Near the end of his Memorial Day performance at Eugene, Oregon’s Hult Center, Jack White did one of the weirdest, most out-of-character things I’ve ever seen him do. During the final verse of a crushing rendition of the White Stripes’ immortal “Seven Nation Army,” he cut off every instrument save for the drums and sang over the crowd’s chant of the song’s iconic bass line. In nearly a decade since the release of Elephant, that riff from “Seven Nation Army” has been repurposed throughout Europe as a popular soccer chant. That’s far from what White likely had in mind for it, considering that the album was released at the height of his militantly lo-fi rhetoric. To see him even acknowledge that his most enduring song has become “We Will Rock You,” let alone encourage it, was a little bizarre and unnerving. However, there’s a reason that “Seven Nation Army” has achieved that level of ubiquity. The song thrills in every context.
White’s current tour, on the back of his recent solo debut Blunderbuss, is the final touch to his ascent to modern-rock elder statesman. The White Stripes and Raconteurs songs that littered his two-hour set are Classic Rock now. He treated them like “Pride (In the Name of Love),” relishing the extra level of recognition. He opened with “Dead Leaves and the Dirty Ground” and was visibly giddy when the audience sang more of “Hotel Yorba” than he did. After years of rejection of basically every conventional frontman trope in the name of authenticity, he finally feels comfortable embracing them.
The Blunderbuss material sounds enough like White’s other bands that it fits seamlessly into a set with those songs. It’s an unmistakably Jack White record on the surface—over the course of a 15-year career, he’s honed his blend of blues, folk, country, and rock into a mixture that will sound like his work no matter who else is involved. But it’s also a deceptively complex set of material, full of the kind of instrumental interplay he couldn’t get away with in his other, more limiting projects. “Sixteen Saltines” and “Freedom at 21” would have fit on any White Stripes or Raconteurs album, but the prog-tinged “Missing Pieces” and the ballads “Hypocritical Kiss” and “Take Me With You When You Go” are very much the work of Jack White the auteur. His five-piece backing band, the Buzzards (the all-male of his two touring bands—he sometimes performs with an all-female group called the Peacocks) was tailor-made for the new stuff but also stretched out his older material. The show’s highlight was an epic, reverb-drenched version of the Stripes’ “I’m Slowly Turning Into You,” a showcase for former Mars Volta keyboardist Ikey Owens.
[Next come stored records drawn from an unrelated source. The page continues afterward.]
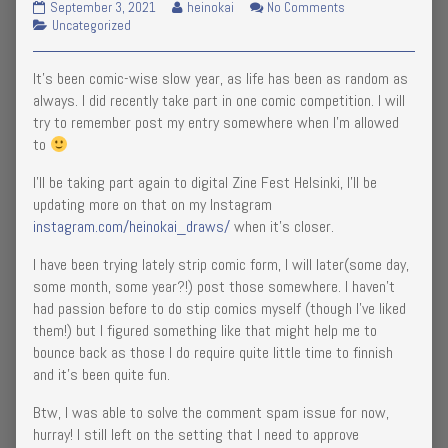
Little
Read
on
September 3, 2021
heinokai
No Comments
should
Sunday!,
Construction
Categories
more
Little
Uncategorized
work
going
posts
Construction
now!,
on!
by
going
It’s been comic-wise slow year, as life has been as random as
published
the
on!
on
author
always. I did recently take part in one comic competition. I will
of
try to remember post my entry somewhere when I’m allowed
Little
to
Construction
going
I’ll be taking part again to digital Zine Fest Helsinki, I’ll be
on!,
updating more on that on my Instagram
instagram.com/heinokai_draws/
when it’s closer.
I have been trying lately strip comic form, I will later(some day,
some month, some year?!) post those somewhere. I haven’t
had passion before to do stip comics myself (though I’ve liked
them!) but I figured something like that might help me to
bounce back as those I do require quite little time to finnish
and it’s been quite fun.
Btw, I was able to solve the comment spam issue for now,
hurray! I still left on the setting that I need to approve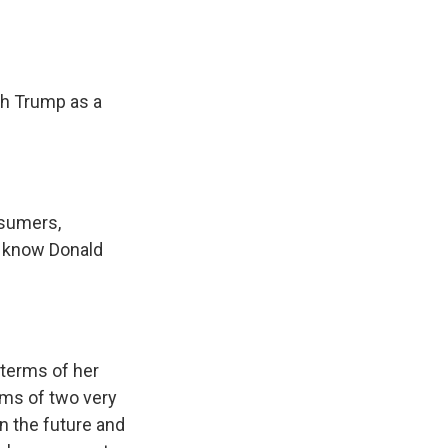
th Trump as a
nsumers,
I know Donald
 terms of her
erms of two very
on the future and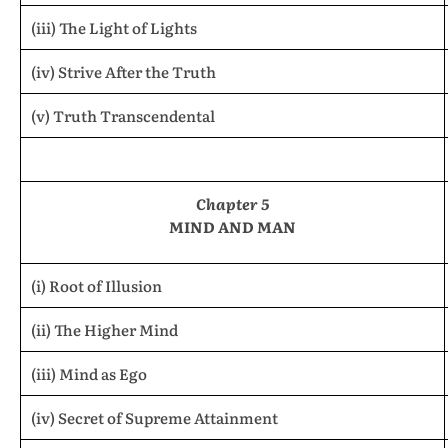
(iii) The Light of Lights
(iv) Strive After the Truth
(v) Truth Transcendental
Chapter 5
MIND AND MAN
(i) Root of Illusion
(ii) The Higher Mind
(iii) Mind as Ego
(iv) Secret of Supreme Attainment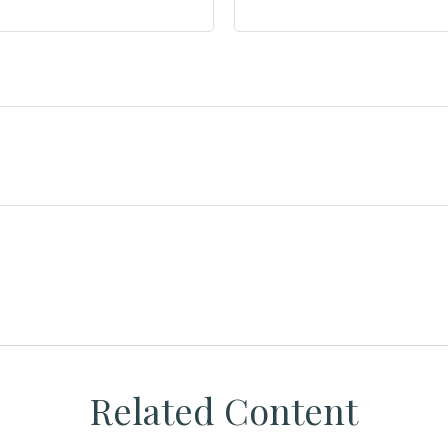
Related Content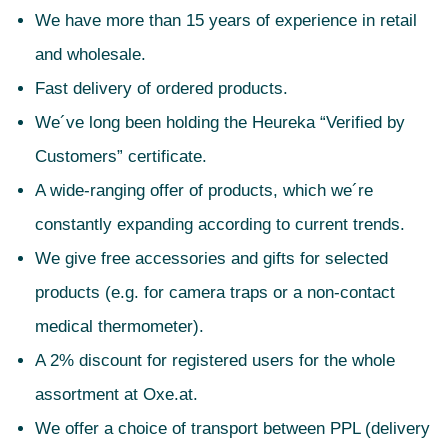
We have more than 15 years of experience in retail
and wholesale.
Fast delivery of ordered products.
We´ve long been holding the Heureka “Verified by
Customers” certificate.
A wide-ranging offer of products, which we´re
constantly expanding according to current trends.
We give free accessories and gifts for selected
products (e.g. for camera traps or a non-contact
medical thermometer).
A 2% discount for registered users for the whole
assortment at Oxe.at.
We offer a choice of transport between PPL (delivery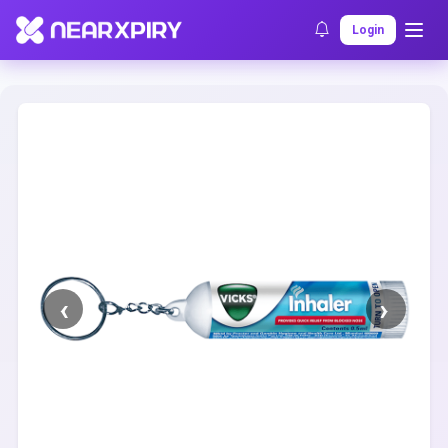
Home
Clearance
Listing Details
Login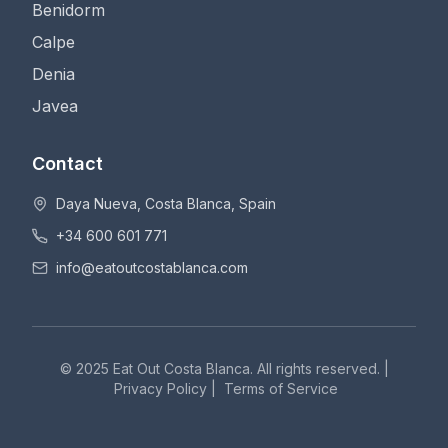
Benidorm
Calpe
Denia
Javea
Contact
Daya Nueva, Costa Blanca, Spain
+34 600 601 771
info@eatoutcostablanca.com
© 2025 Eat Out Costa Blanca. All rights reserved. |
Privacy Policy
|
Terms of Service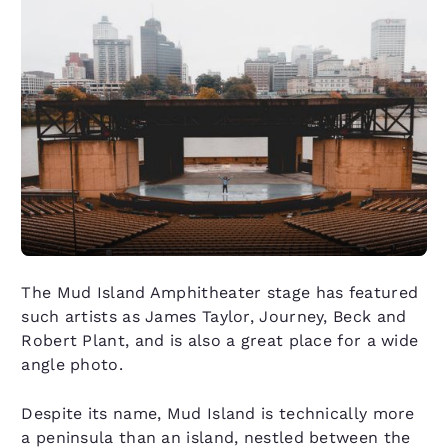
The Mud Island Amphitheater stage has featured
such artists as James Taylor, Journey, Beck and
Robert Plant, and is also a great place for a wide
angle photo.
Despite its name, Mud Island is technically more
a peninsula than an island, nestled between the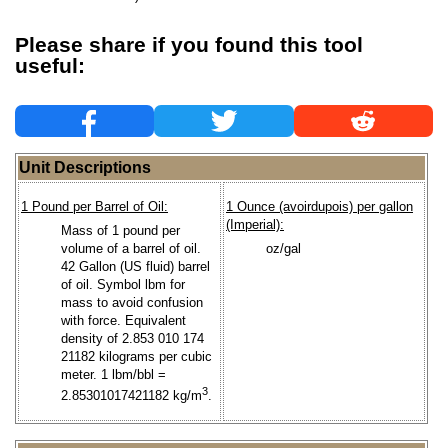
Please share if you found this tool
useful:
Unit Descriptions
1 Pound per Barrel of Oil:
1 Ounce (avoirdupois) per gallon
(Imperial):
Mass of 1 pound per
volume of a barrel of oil.
oz/gal
42 Gallon (US fluid) barrel
of oil. Symbol lbm for
mass to avoid confusion
with force. Equivalent
density of 2.853 010 174
21182 kilograms per cubic
meter. 1 lbm/bbl =
3
2.85301017421182 kg/m
.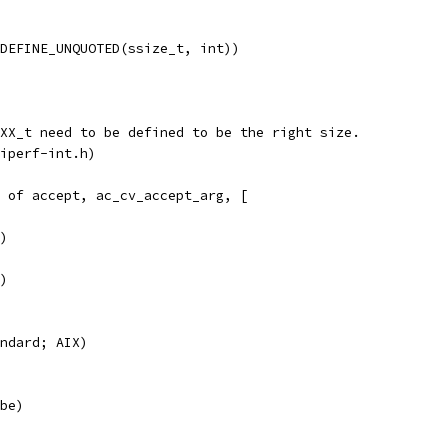
DEFINE_UNQUOTED(ssize_t, int))
XX_t need to be defined to be the right size.
iperf-int.h)
 of accept, ac_cv_accept_arg, [
)
)
ndard; AIX)
be)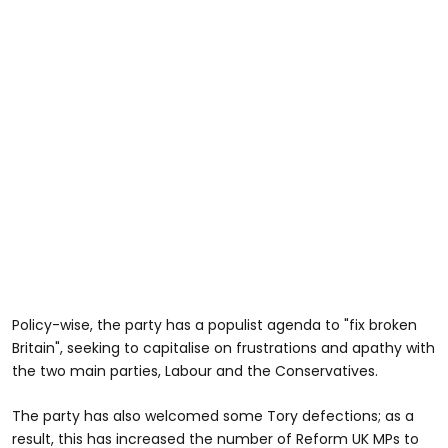
Policy-wise, the party has a populist agenda to "fix broken
Britain", seeking to capitalise on frustrations and apathy with
the two main parties, Labour and the Conservatives.
The party has also welcomed some Tory defections; as a
result, this has increased the number of Reform UK MPs to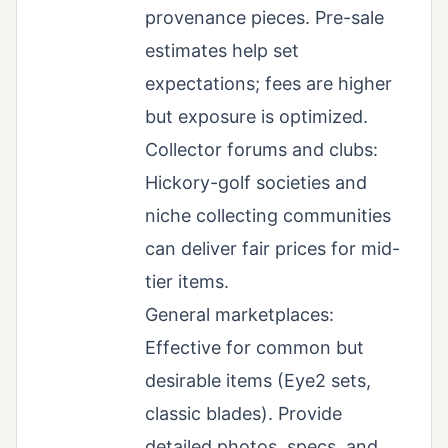
provenance pieces. Pre-sale
estimates help set
expectations; fees are higher
but exposure is optimized.
Collector forums and clubs:
Hickory-golf societies and
niche collecting communities
can deliver fair prices for mid-
tier items.
General marketplaces:
Effective for common but
desirable items (Eye2 sets,
classic blades). Provide
detailed photos, specs, and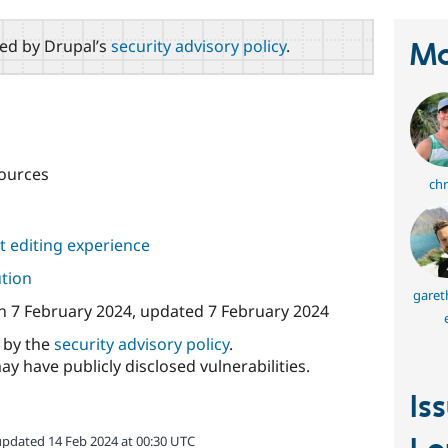
red by Drupal’s
security advisory policy
.
Ma
ources
chr
 editing experience
ution
garet
n
7 February 2024
, updated
7 February 2024
d by the
security advisory policy
.
ay have publicly disclosed vulnerabilities.
Is
updated 14 Feb 2024 at 00:30 UTC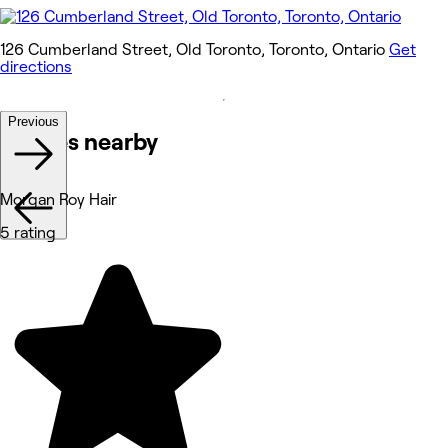
126 Cumberland Street, Old Toronto, Toronto, Ontario
Get
directions
Previous
Venues nearby
Morgan Roy Hair
5 rating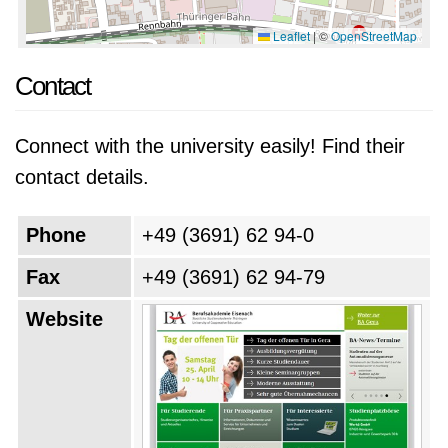
Leaflet
|
©
OpenStreetMap
Contact
Connect with the university easily! Find their
contact details.
Phone
+49 (3691) 62 94-0
Fax
+49 (3691) 62 94-79
Website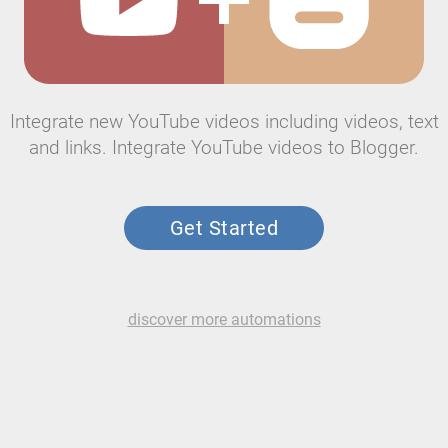
Integrate new YouTube videos including videos, text
and links. Integrate YouTube videos to Blogger.
Get Started
discover more automations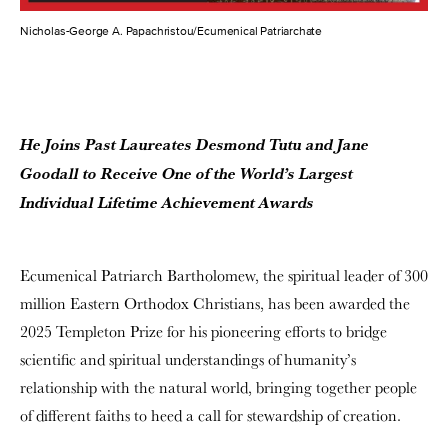
Nicholas-George A. Papachristou/Ecumenical Patriarchate
He Joins Past Laureates Desmond Tutu and Jane
Goodall to
Receive One of the World’s Largest
Individual Lifetime Achievement Awards
Ecumenical Patriarch Bartholomew, the spiritual leader of 300
million Eastern Orthodox Christians, has been awarded the
2025 Templeton Prize for his pioneering efforts to bridge
scientific and spiritual understandings of humanity’s
relationship with the natural world, bringing together people
of different faiths to heed a call for stewardship of creation.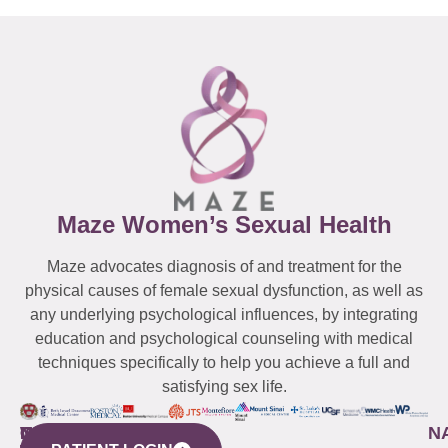
Maze Women’s Sexual Health
Maze advocates diagnosis of and treatment for the
physical causes of female sexual dysfunction, as well as
any underlying psychological influences, by integrating
education and psychological counseling with medical
techniques specifically to help you achieve a full and
satisfying sex life.
WESTCHESTER
NEW
QUICK
CONNECTICUT
NEW
N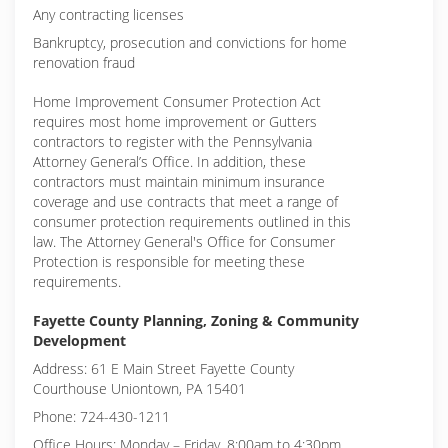
Any contracting licenses
Bankruptcy, prosecution and convictions for home
renovation fraud
Home Improvement Consumer Protection Act
requires most home improvement or Gutters
contractors to register with the Pennsylvania
Attorney General’s Office. In addition, these
contractors must maintain minimum insurance
coverage and use contracts that meet a range of
consumer protection requirements outlined in this
law. The Attorney General's Office for Consumer
Protection is responsible for meeting these
requirements.
Fayette County Planning, Zoning & Community
Development
Address: 61 E Main Street Fayette County
Courthouse Uniontown, PA 15401
Phone: 724-430-1211
Office Hours: Monday – Friday, 8:00am to 4:30pm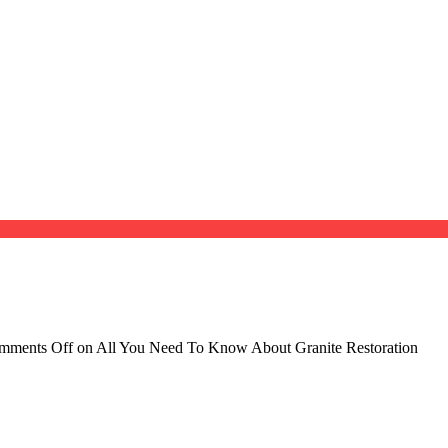
mments Off
on All You Need To Know About Granite Restoration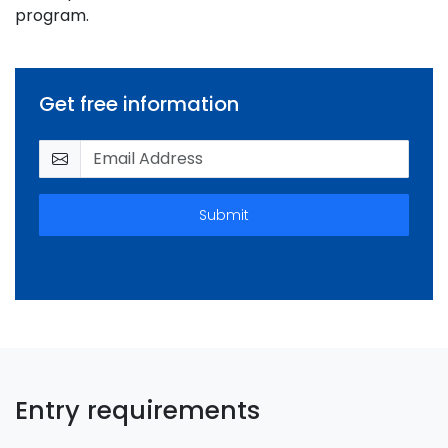
program.
Get free information
Submit
Entry requirements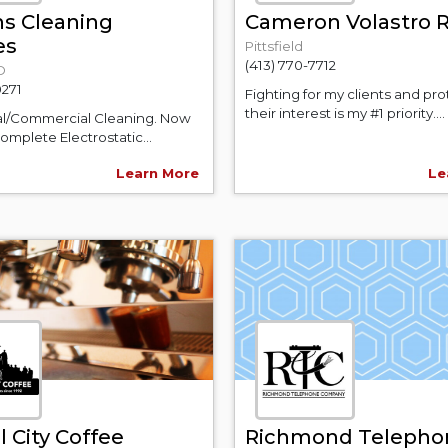
ns Cleaning
Cameron Volastro R
es
Pittsfield
(413) 770-7712
D
0271
Fighting for my clients and pr
their interest is my #1 priority....
al/Commercial Cleaning. Now
omplete Electrostatic...
Learn More
Le
 City Coffee
Richmond Telepho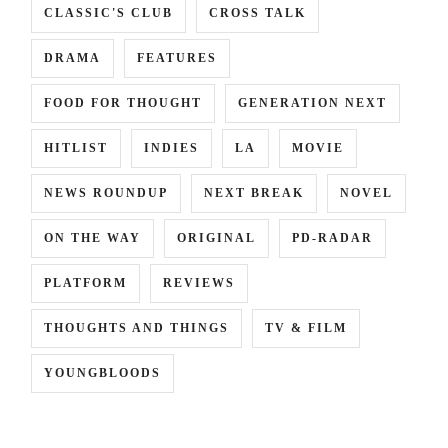
CLASSIC'S CLUB
CROSS TALK
DRAMA
FEATURES
FOOD FOR THOUGHT
GENERATION NEXT
HITLIST
INDIES
LA
MOVIE
NEWS ROUNDUP
NEXT BREAK
NOVEL
ON THE WAY
ORIGINAL
PD-RADAR
PLATFORM
REVIEWS
THOUGHTS AND THINGS
TV & FILM
YOUNGBLOODS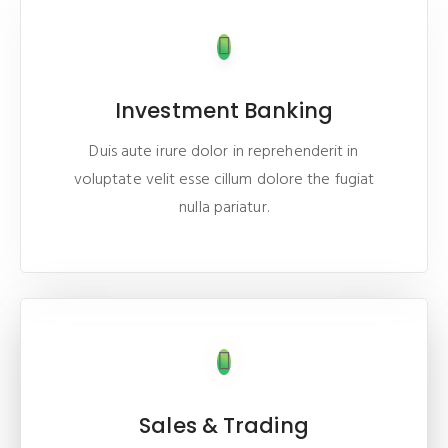
Investment Banking
Duis aute irure dolor in reprehenderit in
voluptate velit esse cillum dolore the fugiat
nulla pariatur.
Sales & Trading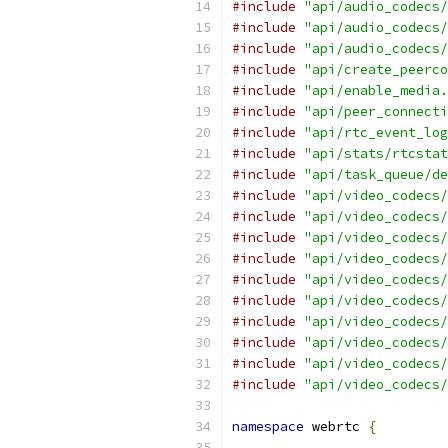
#include
"api/audio_codecs/
#include
"api/audio_codecs/
#include
"api/audio_codecs/
#include
"api/create_peerco
#include
"api/enable_media.
#include
"api/peer_connecti
#include
"api/rtc_event_log
#include
"api/stats/rtcstat
#include
"api/task_queue/de
#include
"api/video_codecs/
#include
"api/video_codecs/
#include
"api/video_codecs/
#include
"api/video_codecs/
#include
"api/video_codecs/
#include
"api/video_codecs/
#include
"api/video_codecs/
#include
"api/video_codecs/
#include
"api/video_codecs/
#include
"api/video_codecs/
namespace
 webrtc 
{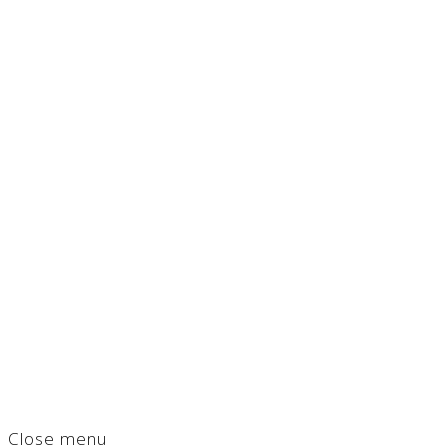
Close menu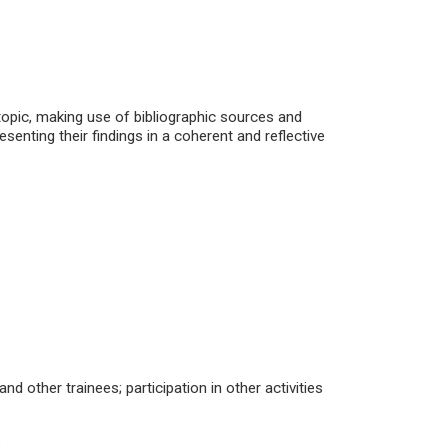
topic, making use of bibliographic sources and
resenting their findings in a coherent and reflective
d other trainees; participation in other activities
;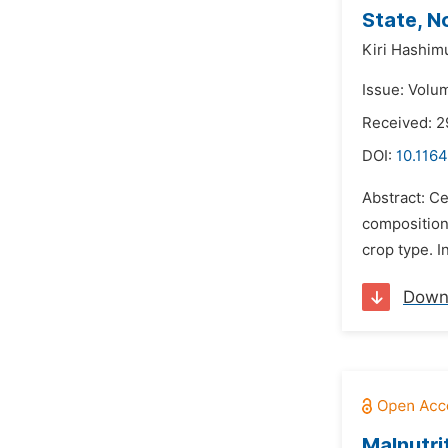
State, N
Kiri Hashim
Issue: Volu
Received: 2
DOI:
10.1164
Abstract: Ce
composition 
crop type. I
Down
Malnutri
White’s live performances with his previous bands were always deliberately segregated. Raconteurs shows featured no White Stripes songs, and the Dead Weather’s sets had no overlap from either of those two. His relenting on this point on his first solo outing can be taken as an admission on his part that his projects will always be interconnected. Comparisons between them are still futile: it goes without saying that his new show lacks the primal power of the one White Stripes show I was lucky enough to see in 2003. But this is, far and away, the best group of musicians he’s ever played with. I never thought middle-aged Jack White would be this fun.